Les reportages traitant de la violence durant les célébrations de l’Eid ce vendredi en Egypte, soulignent à quel point les autorités égyptiennes commanditent le travail des médias dans le pays.

Comme il fallait s’y attendre, les reportages diffusés par les agences de presse égyptiennes font porter la responsabilité sur la Confrérie musulmane de la mort de plusieurs de ses partisans à Gizeh, tués par les tirs de la police au cours des manifestations qui ont suivi la prière de l’Eid.

Etant donné la pléthore de lois répressives qui empêchent de fait les journalistes égyptiens de dévier de la ligne officielle, ces reportages n’étaient pas étonnants. Mais ce qui est peut-être remarquable, c’est la façon dont certains reportages occidentaux ont semblé faire écho, sans aucun esprit critique, à la version officielle du gouvernement égyptien.

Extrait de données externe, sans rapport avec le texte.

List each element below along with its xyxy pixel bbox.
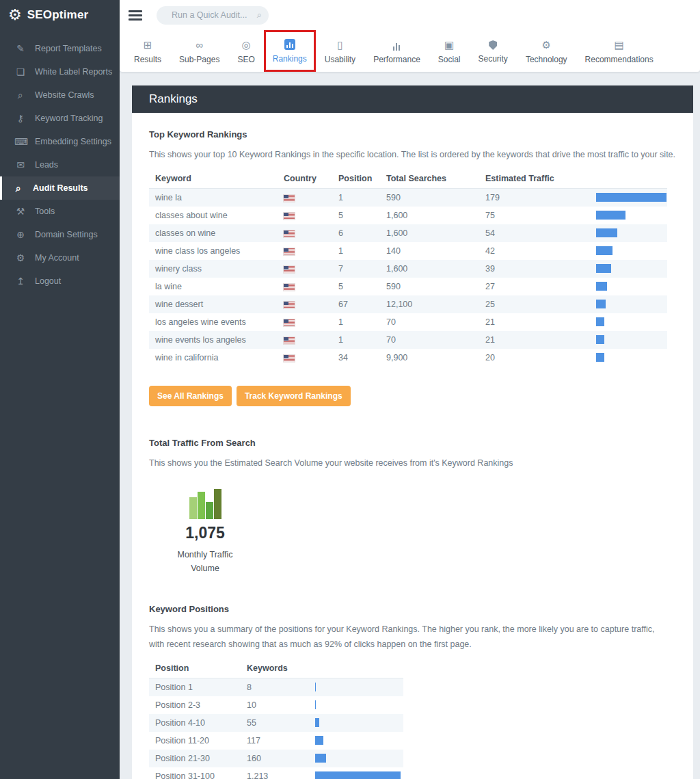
section-title: Keyword Positions [149,604,676,614]
keyword-cell: la wine [149,282,284,291]
see-all-rankings-button[interactable]: See All Rankings [149,386,232,406]
position-cell: Position 31-100 [149,771,247,779]
column-header-position: Position [149,663,247,673]
tab-security[interactable]: Security [470,30,517,64]
tab-recommendations[interactable]: ▤Recommendations [576,30,662,64]
sidebar-item-label: Domain Settings [35,230,98,239]
sidebar-item-label: Audit Results [33,183,88,193]
tab-label: Usability [325,55,355,64]
tab-label: SEO [237,55,254,64]
panel-title: Rankings [149,92,198,106]
tab-social[interactable]: ▣Social [429,30,470,64]
positions-table-header: PositionKeywords [149,663,403,678]
sidebar-item-report-templates[interactable]: ✎Report Templates [0,37,120,60]
country-cell [284,264,338,274]
menu-toggle-icon[interactable] [129,8,142,23]
my-account-icon: ⚙ [14,252,27,263]
position-cell: Position 1 [149,683,247,692]
section-description: This shows you the Estimated Search Volu… [149,456,676,471]
section-title: Top Keyword Rankings [149,129,676,140]
tab-seo[interactable]: ◎SEO [228,30,263,64]
seoptimer-logo-text: SEOptimer [27,8,89,22]
keyword-cell: classes about wine [149,211,284,220]
column-header-total-searches: Total Searches [386,174,485,183]
tab-performance[interactable]: Performance [364,30,429,64]
tab-technology[interactable]: ⚙Technology [517,30,576,64]
positions-table-body: Position 18Position 2-310Position 4-1055… [149,678,403,779]
position-cell: 7 [338,264,386,274]
clipboard-icon: ▤ [615,39,624,51]
us-flag-icon [284,213,295,220]
position-cell: 1 [338,246,386,256]
keyword-row-la-wine: la wine559027 [149,278,667,295]
leads-icon: ✉ [14,159,27,170]
topbar-row: ⌕ [120,0,700,30]
monthly-traffic-block: 1,075 Monthly Traffic Volume [168,488,242,575]
position-row-position-1: Position 18 [149,678,403,696]
seoptimer-logo[interactable]: ⚙ SEOptimer [0,0,120,30]
keywords-bar [315,718,319,727]
keyword-row-wine-dessert: wine dessert6712,10025 [149,295,667,313]
country-cell [284,300,338,309]
position-row-position-11-20: Position 11-20117 [149,732,403,750]
tab-rankings[interactable]: Rankings [264,30,316,72]
keywords-count-cell: 10 [247,700,315,710]
sidebar-item-white-label-reports[interactable]: ❏White Label Reports [0,60,120,83]
estimated-traffic-cell: 27 [485,282,596,291]
sidebar-item-audit-results[interactable]: ⌕Audit Results [0,176,120,200]
traffic-bar [596,282,607,291]
track-keyword-rankings-button[interactable]: Track Keyword Rankings [237,386,351,406]
position-row-position-21-30: Position 21-30160 [149,750,403,767]
estimated-traffic-cell: 54 [485,228,596,238]
rankings-buttons: See All RankingsTrack Keyword Rankings [149,386,676,406]
country-cell [284,353,338,362]
country-cell [284,211,338,220]
position-cell: 5 [338,282,386,291]
keyword-row-wine-class-los-angeles: wine class los angeles114042 [149,242,667,260]
estimated-traffic-cell: 179 [485,193,596,202]
tab-sub-pages[interactable]: ∞Sub-Pages [170,30,228,64]
tab-usability[interactable]: ▯Usability [316,30,364,64]
keywords-bar [315,683,316,691]
position-cell: Position 11-20 [149,736,247,745]
white-label-reports-icon: ❏ [14,66,27,77]
sidebar-item-my-account[interactable]: ⚙My Account [0,246,120,269]
keywords-count-cell: 8 [247,683,315,692]
tab-label: Security [479,54,508,64]
logout-icon: ↥ [14,276,27,287]
keywords-bar [315,754,326,763]
sidebar-item-website-crawls[interactable]: ⌕Website Crawls [0,83,120,107]
tab-results[interactable]: ⊞Results [125,30,170,64]
section-description: This shows you a summary of the position… [149,622,656,652]
us-flag-icon [284,230,295,237]
results-grid-icon: ⊞ [144,39,152,51]
sidebar-item-leads[interactable]: ✉Leads [0,153,120,176]
keyword-row-classes-about-wine: classes about wine51,60075 [149,207,667,224]
us-flag-icon [284,248,295,255]
tools-icon: ⚒ [14,206,27,217]
keyword-row-winery-class: winery class71,60039 [149,260,667,278]
position-row-position-4-10: Position 4-1055 [149,714,403,732]
sidebar-item-embedding-settings[interactable]: ⌨Embedding Settings [0,130,120,153]
keywords-count-cell: 160 [247,754,315,763]
section-title: Total Traffic From Search [149,438,676,448]
total-searches-cell: 9,900 [386,353,485,362]
sidebar-item-keyword-tracking[interactable]: ⚷Keyword Tracking [0,107,120,130]
total-searches-cell: 590 [386,282,485,291]
total-searches-cell: 590 [386,193,485,202]
total-searches-cell: 140 [386,246,485,256]
search-input[interactable] [157,6,269,25]
sidebar-item-label: White Label Reports [35,67,112,77]
gears-icon: ⚙ [542,39,551,51]
sidebar-item-logout[interactable]: ↥Logout [0,269,120,293]
position-row-position-2-3: Position 2-310 [149,696,403,714]
sidebar-item-tools[interactable]: ⚒Tools [0,200,120,223]
keywords-bar [315,736,323,745]
sidebar-nav: ✎Report Templates❏White Label Reports⌕We… [0,37,120,293]
tab-label: Social [438,55,461,64]
position-cell: 34 [338,353,386,362]
sidebar-item-domain-settings[interactable]: ⊕Domain Settings [0,223,120,246]
country-cell [284,193,338,202]
position-cell: 6 [338,228,386,238]
tab-label: Recommendations [585,55,654,64]
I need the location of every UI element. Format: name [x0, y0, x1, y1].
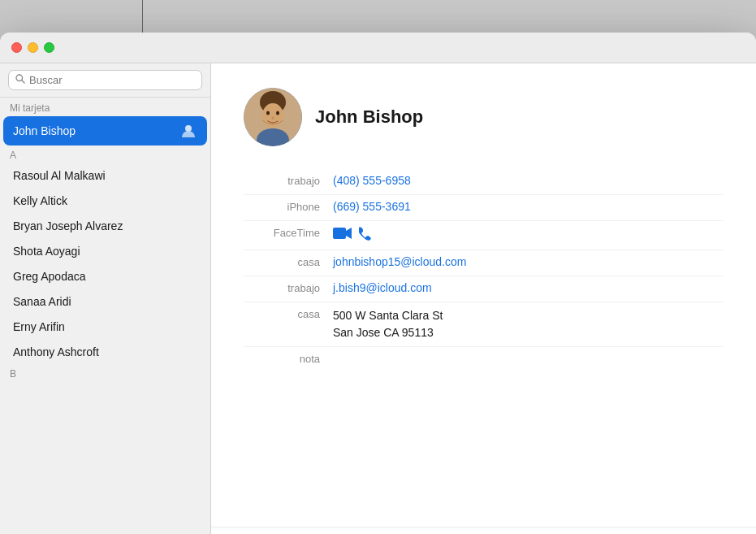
facetime-video-icon[interactable]: [333, 226, 352, 245]
title-bar: [0, 33, 756, 63]
list-item[interactable]: Shota Aoyagi: [3, 239, 207, 263]
list-item[interactable]: Greg Apodaca: [3, 264, 207, 289]
search-input[interactable]: [29, 74, 195, 86]
list-item[interactable]: Erny Arifin: [3, 315, 207, 339]
svg-point-8: [272, 116, 274, 119]
field-label-email-trabajo: trabajo: [244, 281, 333, 294]
field-label-nota: nota: [244, 352, 333, 365]
svg-line-1: [22, 80, 24, 83]
my-card-label: Mi tarjeta: [0, 98, 210, 115]
sidebar: Mi tarjeta John Bishop A Rasoul Al Malka…: [0, 63, 211, 534]
search-box: [8, 70, 202, 90]
contact-detail-name: John Bishop: [315, 106, 423, 128]
fields-section: trabajo (408) 555-6958 iPhone (669) 555-…: [244, 169, 724, 412]
address-line-2: San Jose CA 95113: [333, 324, 724, 341]
field-value-email-trabajo[interactable]: j.bish9@icloud.com: [333, 281, 724, 294]
contact-name: Shota Aoyagi: [13, 245, 80, 258]
detail-panel: John Bishop trabajo (408) 555-6958 iPhon…: [211, 63, 756, 534]
field-row-note: nota: [244, 347, 724, 412]
contact-name: Kelly Altick: [13, 194, 67, 207]
avatar: [244, 88, 302, 146]
search-icon: [15, 74, 25, 86]
avatar-image: [244, 88, 302, 146]
facetime-audio-icon[interactable]: [359, 227, 374, 245]
list-item[interactable]: Sanaa Aridi: [3, 289, 207, 314]
field-value-phone-iphone[interactable]: (669) 555-3691: [333, 200, 724, 213]
contact-header: John Bishop: [244, 88, 724, 146]
section-label-a: A: [0, 146, 210, 163]
field-row-email-casa: casa johnbishop15@icloud.com: [244, 250, 724, 276]
field-label-email-casa: casa: [244, 255, 333, 268]
contacts-list: Mi tarjeta John Bishop A Rasoul Al Malka…: [0, 98, 210, 534]
contact-name: Anthony Ashcroft: [13, 345, 99, 358]
contact-name: Rasoul Al Malkawi: [13, 169, 106, 182]
list-item[interactable]: Bryan Joseph Alvarez: [3, 214, 207, 238]
section-label-b: B: [0, 365, 210, 381]
field-value-email-casa[interactable]: johnbishop15@icloud.com: [333, 255, 724, 268]
field-label-address-casa: casa: [244, 307, 333, 320]
svg-rect-10: [333, 228, 346, 239]
svg-point-6: [266, 111, 270, 115]
field-label-trabajo-phone: trabajo: [244, 174, 333, 187]
svg-point-7: [276, 111, 279, 115]
person-icon: [179, 122, 197, 140]
field-label-iphone: iPhone: [244, 200, 333, 213]
traffic-lights: [11, 42, 54, 53]
field-row-phone-trabajo: trabajo (408) 555-6958: [244, 169, 724, 195]
list-item[interactable]: Anthony Ashcroft: [3, 340, 207, 364]
field-row-facetime: FaceTime: [244, 221, 724, 250]
field-row-email-trabajo: trabajo j.bish9@icloud.com: [244, 276, 724, 302]
app-window: Mi tarjeta John Bishop A Rasoul Al Malka…: [0, 33, 756, 534]
field-row-phone-iphone: iPhone (669) 555-3691: [244, 195, 724, 221]
address-line-1: 500 W Santa Clara St: [333, 307, 724, 324]
contact-name: Greg Apodaca: [13, 270, 86, 283]
bottom-toolbar: + Editar: [211, 527, 756, 534]
maximize-button[interactable]: [44, 42, 54, 53]
close-button[interactable]: [11, 42, 22, 53]
contact-name: Sanaa Aridi: [13, 295, 71, 308]
detail-content: John Bishop trabajo (408) 555-6958 iPhon…: [211, 63, 756, 527]
svg-point-2: [185, 125, 192, 132]
facetime-icons: [333, 226, 374, 245]
field-label-facetime: FaceTime: [244, 226, 333, 239]
minimize-button[interactable]: [28, 42, 38, 53]
main-content: Mi tarjeta John Bishop A Rasoul Al Malka…: [0, 63, 756, 534]
search-container: [0, 63, 210, 98]
contact-name: Bryan Joseph Alvarez: [13, 219, 123, 232]
field-row-address: casa 500 W Santa Clara St San Jose CA 95…: [244, 302, 724, 347]
list-item[interactable]: Kelly Altick: [3, 189, 207, 213]
field-value-phone-trabajo[interactable]: (408) 555-6958: [333, 174, 724, 187]
field-value-address: 500 W Santa Clara St San Jose CA 95113: [333, 307, 724, 341]
list-item[interactable]: Rasoul Al Malkawi: [3, 163, 207, 188]
contact-item-john-bishop[interactable]: John Bishop: [3, 116, 207, 145]
contact-name: Erny Arifin: [13, 320, 65, 333]
selected-contact-name: John Bishop: [13, 124, 76, 137]
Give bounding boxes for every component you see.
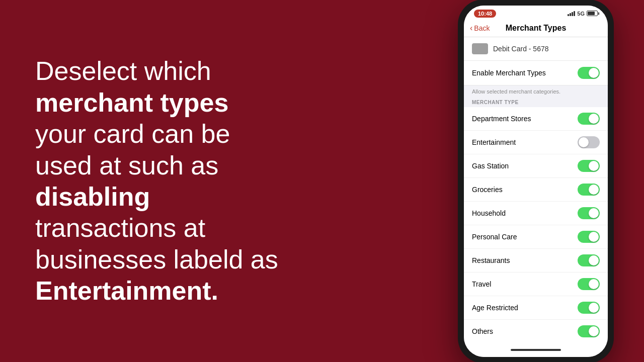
toggle-thumb (589, 161, 599, 171)
back-label[interactable]: Back (474, 24, 490, 32)
section-header: MERCHANT TYPE (464, 97, 608, 107)
merchant-row[interactable]: Entertainment (464, 131, 608, 154)
subtitle-row: Allow selected merchant categories. (464, 85, 608, 97)
back-button[interactable]: ‹ Back (470, 24, 490, 33)
toggle-thumb (589, 303, 599, 313)
phone-mockup: 10:48 5G ‹ B (458, 0, 614, 362)
merchant-name: Age Restricted (472, 304, 518, 312)
enable-label: Enable Merchant Types (472, 69, 546, 77)
phone-body: 10:48 5G ‹ B (458, 0, 614, 362)
merchant-row[interactable]: Restaurants (464, 249, 608, 273)
merchant-name: Department Stores (472, 115, 531, 123)
merchant-toggle-age-restricted[interactable] (578, 302, 600, 314)
toggle-thumb (589, 326, 599, 336)
merchant-toggle-department-stores[interactable] (578, 113, 600, 125)
merchant-toggle-groceries[interactable] (578, 184, 600, 196)
main-text: Deselect which merchant types your card … (35, 55, 433, 306)
toggle-thumb (589, 279, 599, 289)
nav-title: Merchant Types (506, 24, 567, 33)
merchant-name: Others (472, 327, 493, 335)
toggle-thumb (589, 208, 599, 218)
enable-toggle[interactable] (578, 67, 600, 79)
merchant-toggle-household[interactable] (578, 207, 600, 219)
merchant-name: Household (472, 209, 506, 217)
card-header: Debit Card - 5678 (464, 37, 608, 61)
phone-screen: 10:48 5G ‹ B (464, 6, 608, 357)
battery-icon (587, 11, 598, 16)
toggle-thumb (589, 255, 599, 265)
status-bar: 10:48 5G (464, 6, 608, 20)
subtitle-text: Allow selected merchant categories. (472, 88, 560, 95)
chevron-left-icon: ‹ (470, 24, 472, 33)
merchant-toggle-restaurants[interactable] (578, 254, 600, 266)
merchant-toggle-travel[interactable] (578, 278, 600, 290)
status-time: 10:48 (474, 10, 496, 18)
merchant-name: Travel (472, 280, 491, 288)
merchant-name: Entertainment (472, 138, 516, 146)
merchant-name: Gas Station (472, 162, 509, 170)
merchant-row[interactable]: Groceries (464, 178, 608, 202)
merchant-toggle-gas-station[interactable] (578, 160, 600, 172)
merchant-name: Groceries (472, 186, 503, 194)
toggle-thumb (579, 137, 589, 147)
left-panel: Deselect which merchant types your card … (0, 25, 458, 336)
enable-merchant-types-row[interactable]: Enable Merchant Types (464, 61, 608, 85)
toggle-thumb (589, 68, 599, 78)
nav-bar: ‹ Back Merchant Types (464, 20, 608, 37)
toggle-thumb (589, 114, 599, 124)
merchant-row[interactable]: Department Stores (464, 107, 608, 131)
merchant-toggle-entertainment[interactable] (578, 136, 600, 148)
status-icons: 5G (568, 11, 598, 17)
merchant-row[interactable]: Age Restricted (464, 296, 608, 320)
toggle-thumb (589, 232, 599, 242)
merchant-name: Restaurants (472, 256, 510, 264)
card-icon (472, 43, 488, 54)
toggle-thumb (589, 185, 599, 195)
merchant-row[interactable]: Gas Station (464, 154, 608, 178)
merchant-list: Department StoresEntertainmentGas Statio… (464, 107, 608, 343)
merchant-row[interactable]: Travel (464, 273, 608, 296)
merchant-row[interactable]: Personal Care (464, 225, 608, 249)
signal-bars-icon (568, 11, 575, 16)
merchant-name: Personal Care (472, 233, 517, 241)
merchant-row[interactable]: Others (464, 320, 608, 343)
merchant-row[interactable]: Household (464, 202, 608, 225)
network-label: 5G (577, 11, 585, 17)
merchant-toggle-others[interactable] (578, 325, 600, 337)
home-bar (511, 349, 561, 351)
home-indicator (464, 343, 608, 357)
merchant-toggle-personal-care[interactable] (578, 231, 600, 243)
card-label: Debit Card - 5678 (493, 45, 549, 53)
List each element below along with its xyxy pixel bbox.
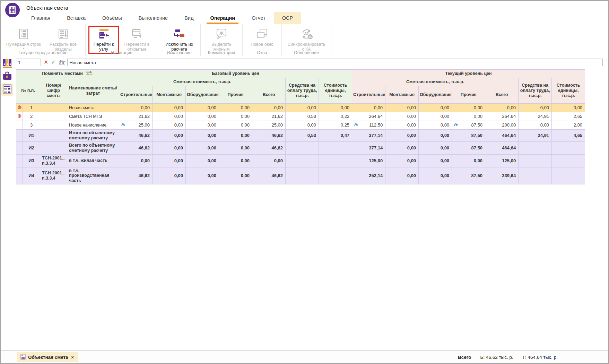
current-value-cell[interactable]: 0,00 [519,104,552,112]
base-value-cell[interactable]: 0,00 [153,121,186,130]
base-value-cell[interactable]: 0,00 [153,141,186,154]
row-num-cell[interactable]: И3 [23,154,40,167]
current-value-cell[interactable] [552,167,585,184]
current-value-cell[interactable] [552,141,585,154]
current-value-cell[interactable] [519,141,552,154]
current-value-cell[interactable]: fx87,50 [452,121,485,130]
current-value-cell[interactable]: 0,00 [519,121,552,130]
base-value-cell[interactable]: 0,00 [186,112,219,121]
row-num-cell[interactable]: И2 [23,141,40,154]
base-value-cell[interactable]: 0,00 [219,112,252,121]
current-value-cell[interactable]: 0,00 [385,104,419,112]
ribbon-button-go-to-node[interactable]: Перейти к узлу [88,26,119,54]
current-value-cell[interactable]: 125,00 [485,154,519,167]
close-icon[interactable]: ✕ [71,355,75,360]
current-value-cell[interactable] [519,167,552,184]
current-value-cell[interactable]: 0,00 [385,167,419,184]
current-value-cell[interactable]: 0,00 [385,112,419,121]
rail-item-briefcase[interactable] [1,71,13,83]
base-value-cell[interactable]: 0,22 [319,112,352,121]
base-value-cell[interactable]: 46,62 [252,141,286,154]
base-value-cell[interactable]: 0,00 [219,154,252,167]
tab-osr[interactable]: ОСР [274,12,301,24]
current-value-cell[interactable] [552,154,585,167]
base-value-cell[interactable]: 0,00 [219,104,252,112]
current-value-cell[interactable]: 0,00 [552,104,585,112]
current-value-cell[interactable]: 0,00 [419,130,452,142]
current-value-cell[interactable]: 377,14 [352,141,385,154]
current-value-cell[interactable]: 377,14 [352,130,385,142]
current-value-cell[interactable]: 0,00 [419,104,452,112]
base-value-cell[interactable]: 46,62 [252,167,286,184]
base-value-cell[interactable]: 0,00 [186,130,219,142]
base-value-cell[interactable] [286,141,319,154]
row-name-cell[interactable]: Новая смета [67,104,119,112]
row-name-cell[interactable]: Итого по объектному сметному расчету [67,130,119,142]
row-number-input[interactable] [16,59,41,66]
row-code-cell[interactable] [40,121,67,130]
tab-execution[interactable]: Выполнение [130,12,176,24]
cancel-icon[interactable]: ✕ [44,60,48,65]
base-value-cell[interactable]: 0,00 [153,112,186,121]
base-value-cell[interactable]: 46,62 [119,141,153,154]
base-value-cell[interactable]: 0,53 [286,112,319,121]
document-tab[interactable]: Объектная смета ✕ [17,352,78,362]
base-value-cell[interactable]: 0,00 [219,121,252,130]
current-value-cell[interactable]: 200,00 [485,121,519,130]
tab-operations[interactable]: Операции [202,12,243,24]
current-value-cell[interactable]: 0,00 [419,112,452,121]
base-value-cell[interactable]: 0,00 [252,104,286,112]
base-value-cell[interactable] [319,167,352,184]
row-name-cell[interactable]: Новое начисление [67,121,119,130]
base-value-cell[interactable]: 0,00 [153,154,186,167]
row-code-cell[interactable] [40,141,67,154]
base-value-cell[interactable]: 0,00 [186,167,219,184]
row-num-cell[interactable]: 1 [23,104,40,112]
base-value-cell[interactable]: 0,53 [286,130,319,142]
base-value-cell[interactable]: 0,00 [186,121,219,130]
rail-item-estimate-sheet[interactable] [1,84,13,96]
base-value-cell[interactable]: 0,47 [319,130,352,142]
current-value-cell[interactable]: 2,00 [552,121,585,130]
base-value-cell[interactable]: 0,00 [153,167,186,184]
base-value-cell[interactable]: 21,62 [252,112,286,121]
current-value-cell[interactable]: 252,14 [352,167,385,184]
fx-icon[interactable]: fx [59,59,64,66]
current-value-cell[interactable]: 464,64 [485,141,519,154]
base-value-cell[interactable]: 46,62 [119,130,153,142]
current-value-cell[interactable]: 0,00 [385,121,419,130]
base-value-cell[interactable]: fx25,00 [119,121,153,130]
row-code-cell[interactable] [40,104,67,112]
current-value-cell[interactable]: 4,65 [552,130,585,142]
current-value-cell[interactable]: 0,00 [419,121,452,130]
base-value-cell[interactable]: 21,62 [119,112,153,121]
current-value-cell[interactable]: 339,64 [485,167,519,184]
ribbon-button-exclude-from-calc[interactable]: Исключить из расчета [161,26,198,54]
row-num-cell[interactable]: 2 [23,112,40,121]
row-name-cell[interactable]: в т.ч. жилая часть [67,154,119,167]
current-value-cell[interactable]: 0,00 [419,167,452,184]
current-value-cell[interactable]: 24,91 [519,112,552,121]
current-value-cell[interactable]: 87,50 [452,141,485,154]
row-name-cell[interactable]: в т.ч. производственная часть [67,167,119,184]
current-value-cell[interactable]: 0,00 [419,154,452,167]
base-value-cell[interactable]: 0,00 [186,154,219,167]
row-code-cell[interactable]: ТСН-2001... п.3.3.4 [40,167,67,184]
base-value-cell[interactable]: 0,00 [153,104,186,112]
tab-report[interactable]: Отчет [243,12,274,24]
base-value-cell[interactable]: 0,00 [186,141,219,154]
current-value-cell[interactable]: fx112,50 [352,121,385,130]
current-value-cell[interactable]: 264,64 [485,112,519,121]
base-value-cell[interactable]: 0,00 [252,154,286,167]
row-name-cell[interactable]: Всего по объектному сметному расчету [67,141,119,154]
base-value-cell[interactable] [319,154,352,167]
base-value-cell[interactable] [286,154,319,167]
tab-home[interactable]: Главная [23,12,59,24]
base-value-cell[interactable]: 46,62 [119,167,153,184]
tab-insert[interactable]: Вставка [59,12,94,24]
base-value-cell[interactable] [319,141,352,154]
row-num-cell[interactable]: И4 [23,167,40,184]
current-value-cell[interactable]: 264,64 [352,112,385,121]
base-value-cell[interactable]: 0,00 [286,121,319,130]
base-value-cell[interactable]: 0,00 [286,104,319,112]
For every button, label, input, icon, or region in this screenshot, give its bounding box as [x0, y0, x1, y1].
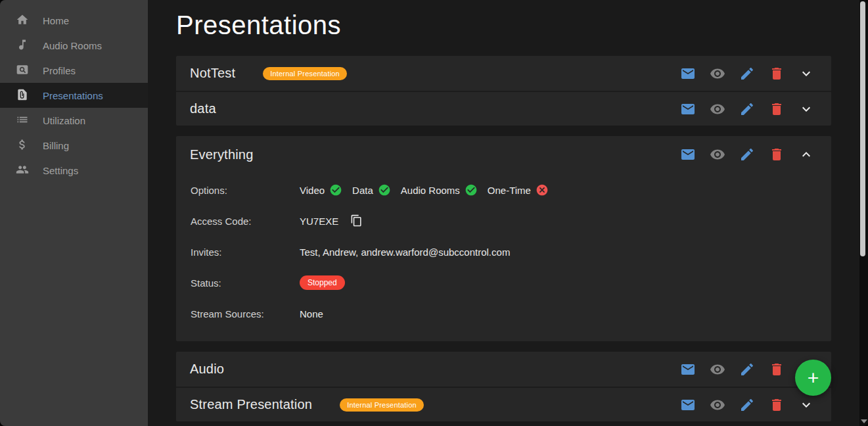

Reuters et d’autres agences de presse et publications occidentales se sont principalement appuyées sur les sources gouvernementales égyptiennes, lesquelles de façon certainement prévisible, ont présenté la violence comme un effet induit des « affrontements » qui « avaient éclaté » dans plusieurs lieux de manifestation au Caire. Plus grave encore, le rapport de Reuters s’abstient de suggérer que la police ait pu ouvrir le feu sur les manifestants désarmés, chose qui s’est pourtant produite à plusieurs reprises en Egypte depuis 2013.

Un reportage de Middle East Eye a offert une image crue et très différente de celui de l’agence Reuters. Selon MEE, une manifestation dans Nahia s’est retrouvée coincée et la police a ouvert le feu. Selon un témoin direct, c’est la police qui a provoqué la violence et le reportage de MEE indique que trois participants ont été tués lors de la manifestation de Nahia. Ce qui n’a pas empêché le gouvernement égyptien de prétendre qu’une seule personne était morte.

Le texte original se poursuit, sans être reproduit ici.